Here’s what we found:
First: There’s a lot happening on a relatively small footprint. You still have the Tiki bar down the third-base line, along with terrace seating with picnic tables. A bar and a separate grill down the first-base line was filled with millennials and lot of tallboys, as the shade was very popular on an unseasonably hot day. Nothing says Florida like tallboys and packs of millennials chasing the shade.
Second: The outfield berm offers considerably more than it did in the past, with a newer seating area augmented with picnic tables, concessions and a new fence. Alas, one of the favorite things from the past at First Data Field is long gone: the “beware of alligators” sign in the outfield. Nothing says Florida like an alligator warning.
Third: The food is still pretty good at First Data Field. There’s a nice selection of beer – plenty of Modelo and Kirin tallboys, and it’s not hard to find Blue Point or Goose Island on tap if a Bud, Bud Light or Michelob Ultra isn’t to your liking. Specialty stands offer items like deli sandwiches and grilled soft pretzels. You can find ballpark staples at the main concessions stands, including a very good Nathan’s hot dog, burgers, chicken strips or a knish. Nothing says Florida spring training like a knish.

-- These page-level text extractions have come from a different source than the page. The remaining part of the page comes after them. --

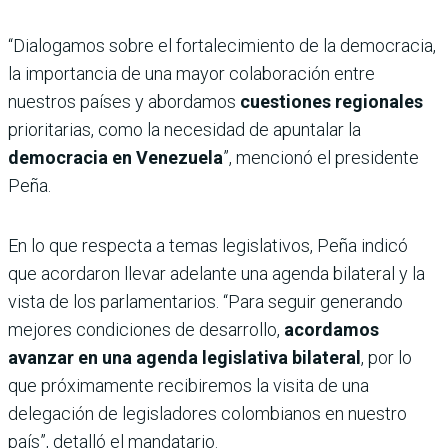
“Dialogamos sobre el fortalecimiento de la democracia,
la importancia de una mayor colaboración entre
nuestros países y abordamos
cuestiones regionales
prioritarias, como la necesidad de apuntalar la
democracia en Venezuela
”, mencionó el presidente
Peña.
En lo que respecta a temas legislativos, Peña indicó
que acordaron llevar adelante una agenda bilateral y la
vista de los parlamentarios. “Para seguir generando
mejores condiciones de desarrollo,
acordamos
avanzar en una agenda legislativa bilateral
, por lo
que próximamente recibiremos la visita de una
delegación de legisladores colombianos en nuestro
país”, detalló el mandatario.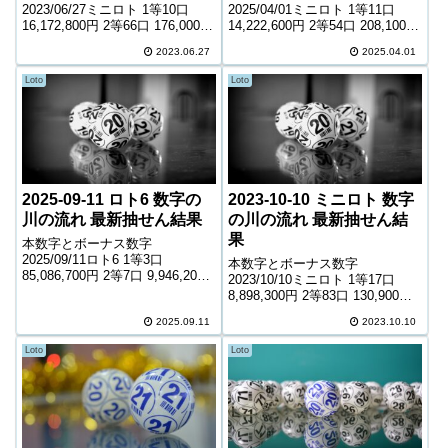
2023/06/27ミニロト 1等10口
2025/04/01ミニロト 1等11口
16,172,800円 2等66口 176,000円
14,222,600円 2等54口 208,100円
3等1,692口 11,900円 4等44,941
3等1,720口 11,300円 4等46,806
2023.06.27
2025.04.01
口 1,100円 ＊抽せんの結果は最
口 1,000円 ＊抽せんの結果は最
終的に発売元の発表のものと照
終的に発売元の発表のものと照
Loto
Loto
合して下...
合して下...
2025-09-11 ロト6 数字の
2023-10-10 ミニロト 数字
川の流れ 最新抽せん結果
の川の流れ 最新抽せん結
果
本数字とボーナス数字
2025/09/11ロト6 1等3口
本数字とボーナス数字
85,086,700円 2等7口 9,946,200
2023/10/10ミニロト 1等17口
円 3等242口 310,700円 4等
8,898,300円 2等83口 130,900円
10,699口 7,400円 5等167,344口
3等1,772口 10,600円 4等50,069
1,000円 キャリーオーバー 0円...
2025.09.11
2023.10.10
口 900円 ＊抽せんの結果は最終
的に発売元の発表のものと照合
Loto
Loto
して下さい。...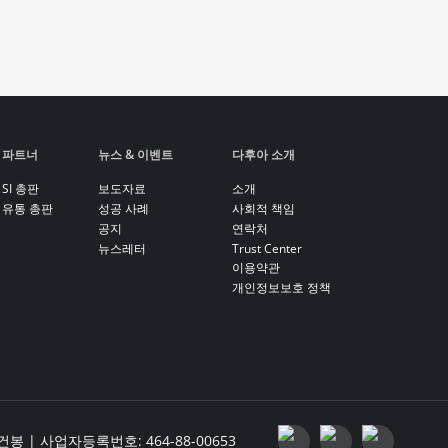
파트너
뉴스 & 이벤트
다후아 소개
SI 총판
보도자료
소개
유통 총판
성공 사례
사회적 책임
공지
연락처
뉴스레터
Trust Center
이용약관
개인정보보호 정책
| 사업자등록번호: 464-88-00653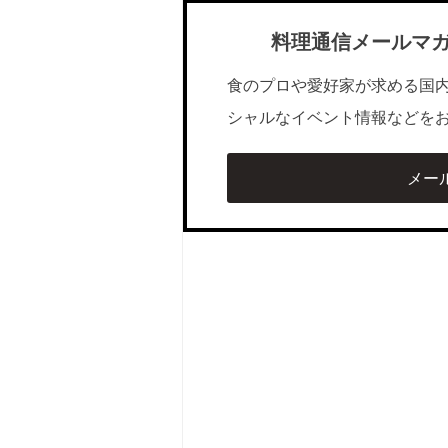
料理通信メールマ
食のプロや愛好家が求める国
シャルなイベント情報などを
メー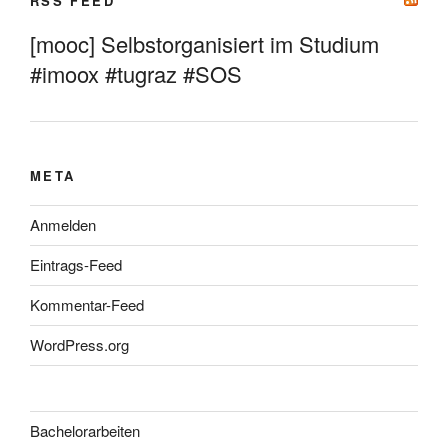
RSS FEED
[mooc] Selbstorganisiert im Studium
#imoox #tugraz #SOS
META
Anmelden
Eintrags-Feed
Kommentar-Feed
WordPress.org
Bachelorarbeiten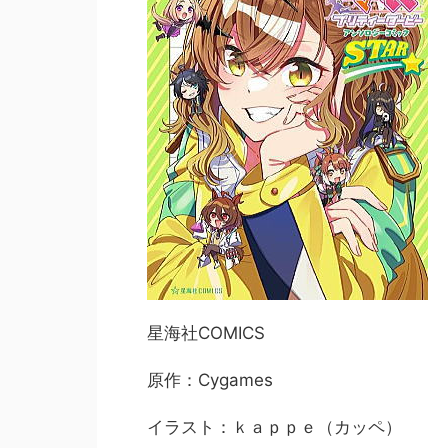
星海社COMICS
原作：Cygames
イラスト：ｋａｐｐｅ（カッペ）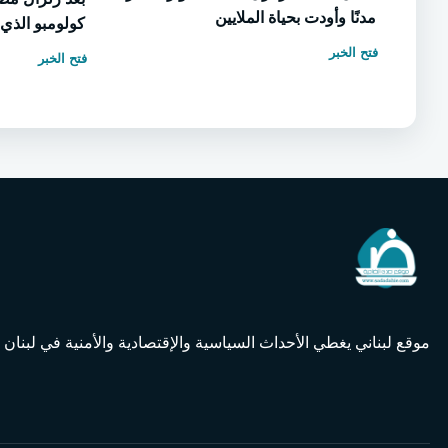
مدنًا وأودت بحياة الملايين
كولومبو الذي
فتح الخبر
فتح الخبر
موقع لبناني يغطي الأحداث السياسية والإقتصادية والأمنية في لبنان و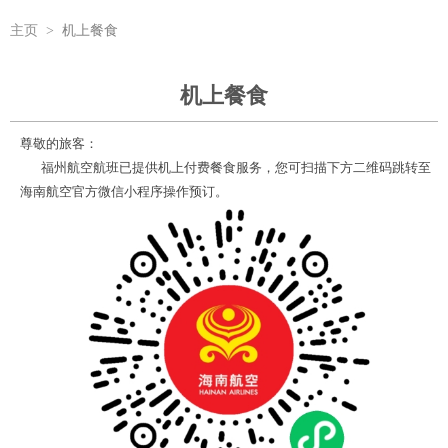
主页
>
机上餐食
机上餐食
尊敬的旅客：
福州航空航班已提供机上付费餐食服务，您可扫描下方二维码跳转至
海南航空官方微信小程序操作预订。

Fourth: Spring-training fans tend to be passionate about their favorite teams, but Mets fans in Port St. Lucie really, really love their Mets. We were there for a home game in early March, at that time in spring training when most regulars are on the bench and the starters are out by the fifth. But that doesn’t diminish the love from the crowd: when Yoenis Céspedes homered, he received not only a standing ovation, he received an enthusiastic standing ovation. For a long homer that is meaningless in the long run. It was an impressive show of gusto and love, and moments like that make spring training memorable. Nothing says Florida spring training like Mets fans in Port St. Lucie loudly cheering for their heroes. And nothing says Florida spring training more than a Mets home game in Port St. Lucie.